■ DIRECTIONS:
If an entry holds a picture, leave that picture out. Give everything else again exactly.
--- EXTRACTED MATERIAL Enclosed Below ---
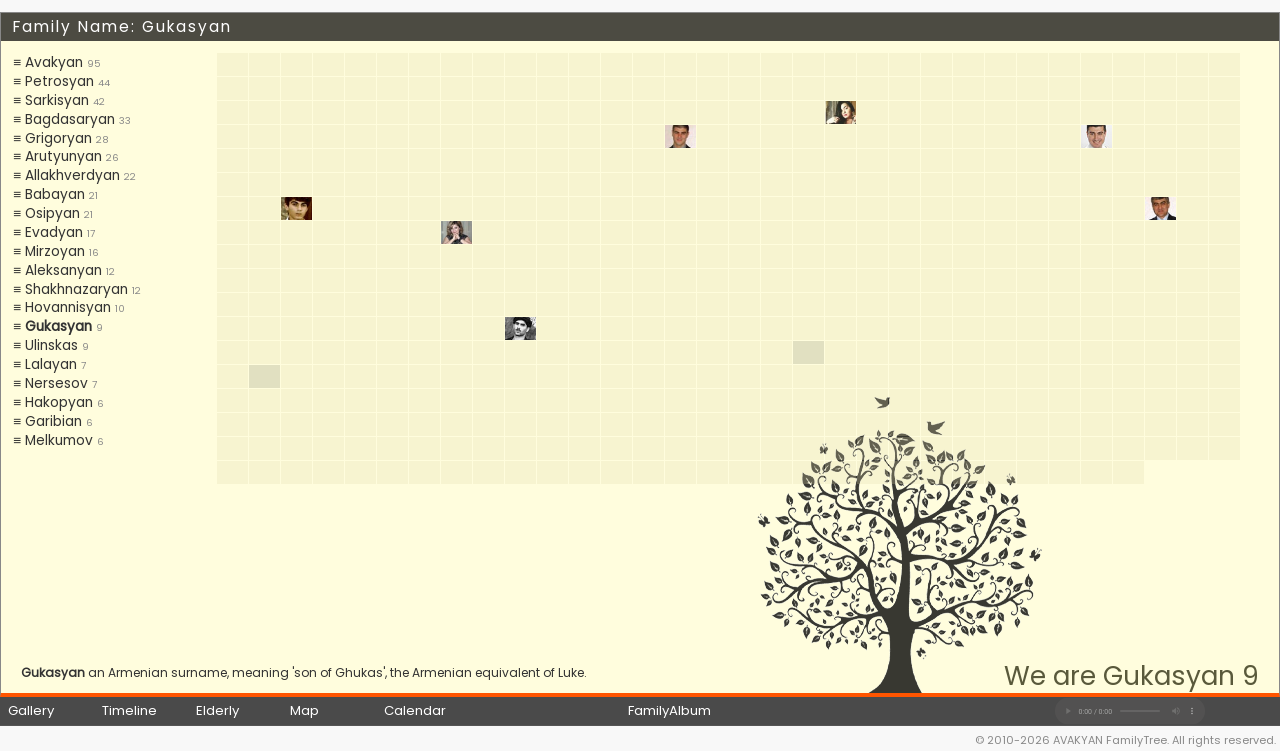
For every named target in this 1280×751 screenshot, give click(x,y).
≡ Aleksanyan (57, 270)
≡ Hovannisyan (62, 307)
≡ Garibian (47, 421)
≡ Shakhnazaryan (70, 289)
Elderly (217, 710)
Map (304, 710)
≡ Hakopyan (53, 402)
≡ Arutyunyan (57, 156)
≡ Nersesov (50, 383)
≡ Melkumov (53, 440)
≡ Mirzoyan (49, 251)
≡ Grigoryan (52, 138)
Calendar (415, 710)
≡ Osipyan (46, 213)
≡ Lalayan (45, 364)
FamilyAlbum (669, 710)
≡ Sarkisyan (51, 100)
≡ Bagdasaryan (64, 119)
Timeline (129, 710)
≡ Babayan (49, 194)
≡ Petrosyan (53, 81)
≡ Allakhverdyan (66, 175)
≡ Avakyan (48, 62)
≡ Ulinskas (45, 345)
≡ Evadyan (48, 232)
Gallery (31, 710)
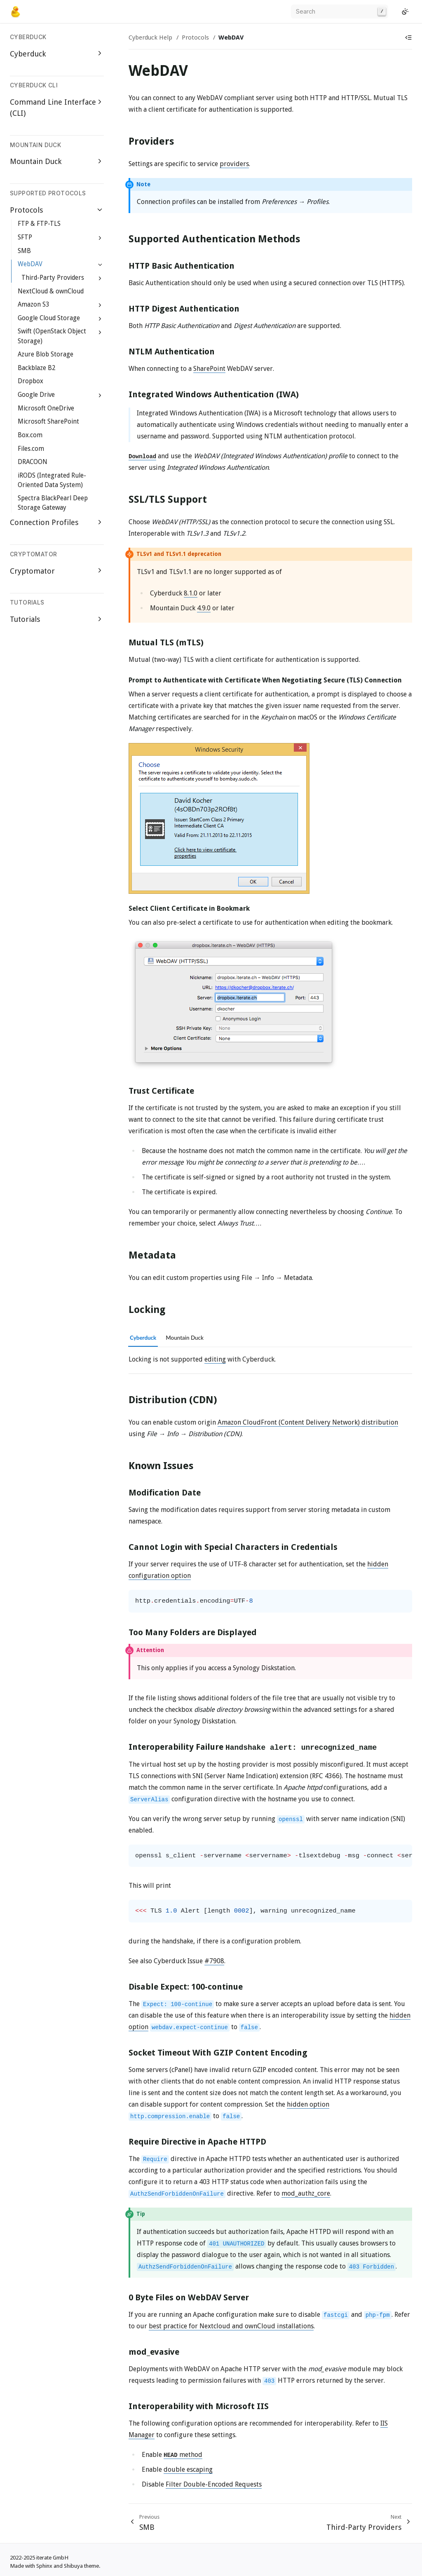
--- End of Enclosed EXTRACTED MATERIAL ---
■ ANSWER SPACE:
For every named target in this 1280×751 screenshot, give click(x,y).
≡ Aleksanyan (57, 270)
≡ Hovannisyan (62, 307)
≡ Garibian (47, 421)
≡ Shakhnazaryan (70, 289)
Elderly (217, 710)
Map (304, 710)
≡ Hakopyan (53, 402)
≡ Arutyunyan (57, 156)
≡ Nersesov (50, 383)
≡ Melkumov (53, 440)
≡ Mirzoyan (49, 251)
≡ Grigoryan (52, 138)
Calendar (415, 710)
≡ Osipyan (46, 213)
≡ Lalayan (45, 364)
FamilyAlbum (669, 710)
≡ Sarkisyan (51, 100)
≡ Bagdasaryan (64, 119)
Timeline (129, 710)
≡ Babayan (49, 194)
≡ Petrosyan (53, 81)
≡ Allakhverdyan (66, 175)
≡ Avakyan (48, 62)
≡ Ulinskas (45, 345)
≡ Evadyan (48, 232)
Gallery (31, 710)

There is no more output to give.